**Action item**
The expected answer comprises all lines from the entries that contain the string "October".

**Given information**

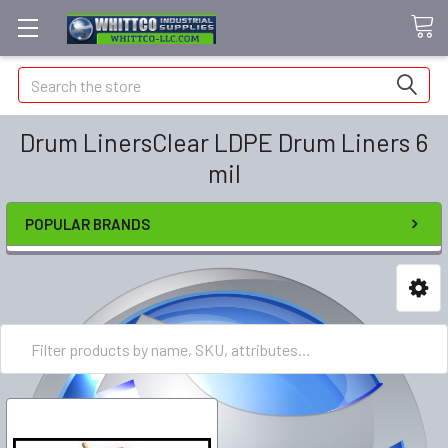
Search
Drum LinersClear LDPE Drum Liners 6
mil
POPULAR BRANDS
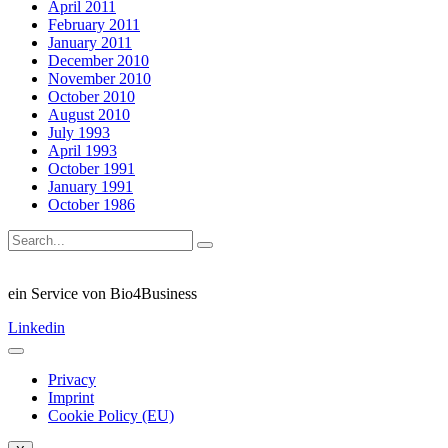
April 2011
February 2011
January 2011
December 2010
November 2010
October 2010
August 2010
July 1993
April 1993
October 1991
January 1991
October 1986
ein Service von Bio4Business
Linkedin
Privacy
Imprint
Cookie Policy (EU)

**The answer**
October 2010
October 1991
October 1986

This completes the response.